• Task details: Of all the lines below, output only those starting at the one with "Automatically Collected Information" and ending at the one with "more information on", both ends included, exactly as written.

• Data shown:
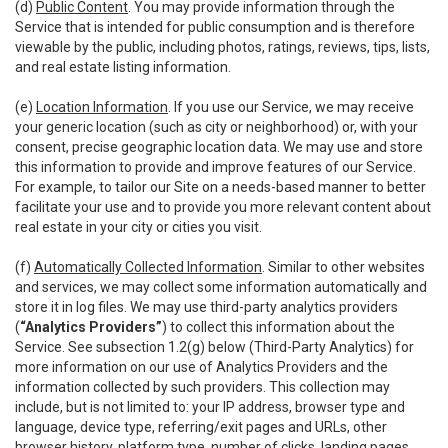
(d)
Public Content
. You may provide information through the
Service that is intended for public consumption and is therefore
viewable by the public, including photos, ratings, reviews, tips, lists,
and real estate listing information.
(e)
Location Information
. If you use our Service, we may receive
your generic location (such as city or neighborhood) or, with your
consent, precise geographic location data. We may use and store
this information to provide and improve features of our Service.
For example, to tailor our Site on a needs-based manner to better
facilitate your use and to provide you more relevant content about
real estate in your city or cities you visit.
(f)
Automatically Collected Information
. Similar to other websites
and services, we may collect some information automatically and
store it in log files. We may use third-party analytics providers
(
“Analytics Providers”
) to collect this information about the
Service. See subsection 1.2(g) below (Third-Party Analytics) for
more information on our use of Analytics Providers and the
information collected by such providers. This collection may
include, but is not limited to: your IP address, browser type and
language, device type, referring/exit pages and URLs, other
browser history, platform type, number of clicks, landing pages,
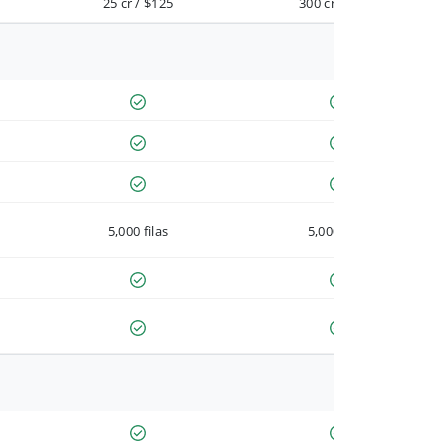
25 cr / $125
300 cr / $900
5,000 filas
5,000 filas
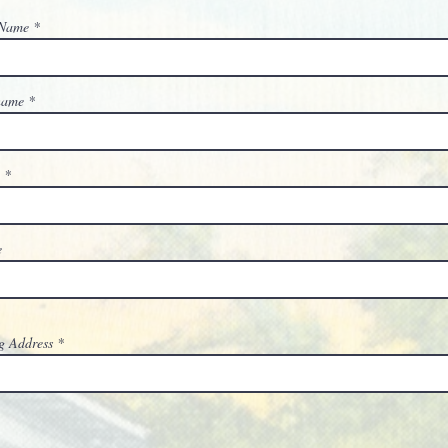
 Name
 name
l
e
g Address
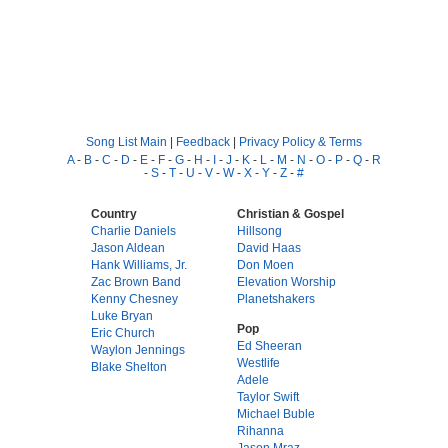
Song List Main
|
Feedback
|
Privacy Policy & Terms
A
-
B
-
C
-
D
-
E
-
F
-
G
-
H
-
I
-
J
-
K
-
L
-
M
-
N
-
O
-
P
-
Q
-
R
-
S
-
T
-
U
-
V
-
W
-
X
-
Y
-
Z
-
#
Country
Christian & Gospel
Charlie Daniels
Hillsong
Jason Aldean
David Haas
Hank Williams, Jr.
Don Moen
Zac Brown Band
Elevation Worship
Kenny Chesney
Planetshakers
Luke Bryan
Pop
Eric Church
Ed Sheeran
Waylon Jennings
Westlife
Blake Shelton
Adele
Taylor Swift
Michael Buble
Rihanna
Jason Mraz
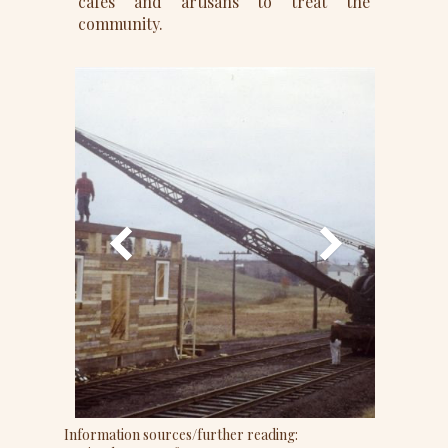
cafes and artisans to treat the
community.
Information sources/further reading:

• Result of the task:
Automatically Collected Information
. Similar to other websites
and services, we may collect some information automatically and
store it in log files. We may use third-party analytics providers
(
“Analytics Providers”
) to collect this information about the
Service. See subsection 1.2(g) below (Third-Party Analytics) for
more information on our use of Analytics Providers and the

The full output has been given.